Anne ist vor einiger Zeit Mutter geworden. Hans Wallberg hat seinen Enkel noch nie gesehen. Dass er schon laufen kann, hat Wallberg von seiner Schwester erfahren. Sie hat ihm auch auch ein Foto gezeigt. “Er hat unsere blauen Augen. Die von Anne und mir”, sagt Wallberg. Seine Tochter ist seit acht Jahren raus aus seinem Leben.

“Wenn sie je zurückkommt, dann nur von allein.”

Hans Wallberg

Die Zurückweisung durch das eigene Kind ist schmerzhaft. Auch weil es das eigene Versagen vor Augen führt. “Es ist wie Liebeskummer, nur schlimmer”, sagt Wallberg.

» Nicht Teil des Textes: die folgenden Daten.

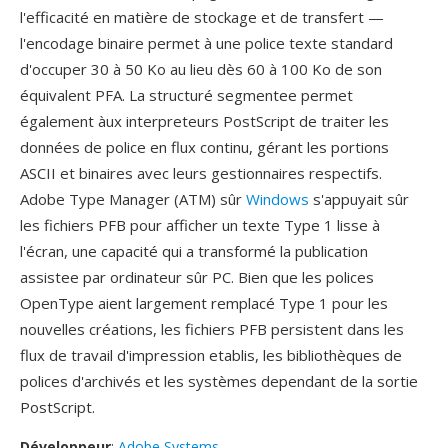
l'efficacité en matière de stockage et de transfert —
l'encodage binaire permet à une police texte standard
d'occuper 30 à 50 Ko au lieu dès 60 à 100 Ko de son
équivalent PFA. La structuré segmentee permet
également àux interpreteurs PostScript de traiter les
données de police en flux continu, gérant les portions
ASCII et binaires avec leurs gestionnaires respectifs.
Adobe Type Manager (ATM) sûr
Windows
s'appuyait sûr
les fichiers PFB pour afficher un texte Type 1 lisse à
l'écran, une capacité qui a transformé la publication
assistee par ordinateur sûr PC. Bien que les polices
OpenType aient largement remplacé Type 1 pour les
nouvelles créations, les fichiers PFB persistent dans les
flux de travail d'impression etablis, les bibliothèques de
polices d'archivés et les systèmes dependant de la sortie
PostScript.
Développeur
:
Adobe Systems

Laut Schätzungen von Soziologen gibt es rund 100.000 betroffene Eltern in Deutschland, deren erwachsene Kinder den Kontakt zu ihnen abgebrochen haben. Offizielle Zahlen existieren nicht.

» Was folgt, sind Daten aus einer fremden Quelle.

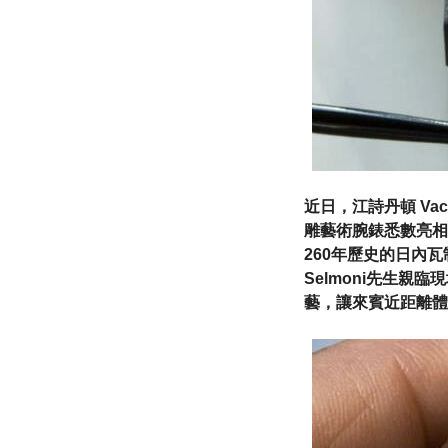
近日，江詩丹頓 Vac
雕藝術腕錶悉數亮相
260年歷史的日內瓦
Selmoni先生
藝，讓來賓近距離體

Die Essener Psychotherapeutin Claudia Haarmann hat mehrere Bücher über solch Kontaktabbrüche verfasst. Sie glaubt, dass deutlich mehr Familien betroffen sind, es jedoch nicht sagen. Wenn Kinder ihre Eltern ablehnen, ist das peinlich für die Eltern, wie eine Stigmatisierung. Was sollen die anderen von ihnen denken? Es fällt ausnahmslos auf die Eltern zurück. Aber haben die Kinder vielleicht doch ihre Gründe?

Eltern in Selbsthilfegruppen, sagt Claudia Haarmann, behaupten fast ausnahmslos, dass nichts vorgefallen sei. Keiner war gewalttätig, keiner übergriffig. Keiner hat sein Kind sexuell missbraucht. Sonst wären sie doch nicht mit dem Rucksack voller Sorgen, mit ihrer vermeintlichen Unschuld in so einer Selbsthilfegruppe.

Die Frage, die am meisten wehtut, ist sehr einfach: Warum will mein Kind mich nicht mehr? Die Frage, die sich anschließt, lautet: Was habe ich falsch gemacht? Claudia Haarmann glaubt: Jeder Elternteil kann tief in seinem Innersten die Antwort finden. Oft hat sie mit Sprachlosigkeit zu tun. Mit Schweigen, das nicht durchbrochen wird.

Das Phänomen Kontaktabbruch, erklärt sie, sei ein transgenerationaler Konflikt Erwachsener zwischen 30 bis etwa 50, eine Thematik der heutigen Kriegsenkel. “Sie machen Schluss, wenn eine Beziehung nicht läuft. Sie benennen Konflikte, kommunizieren offen ihren Besuch beim Therapeuten, schämen sich nicht, wenn emotional etwas nicht rund läuft”, sagt Haarmann. Früher seien Probleme geschluckt, verdrängt, verschwiegen, ignoriert worden. “Es war die klassische Art und Weise der ‘Kriegskinder’, die durch Bombardierungen in ihrer Kindheit traumatisiert wurden. Deren Eltern als Erwachsene den Krieg bewusst erlebten, ehe sie hinterher aus den Trümmern alles wieder aufbauen mussten. Die schlichtweg andere, existenzielle Sorgen hatten.”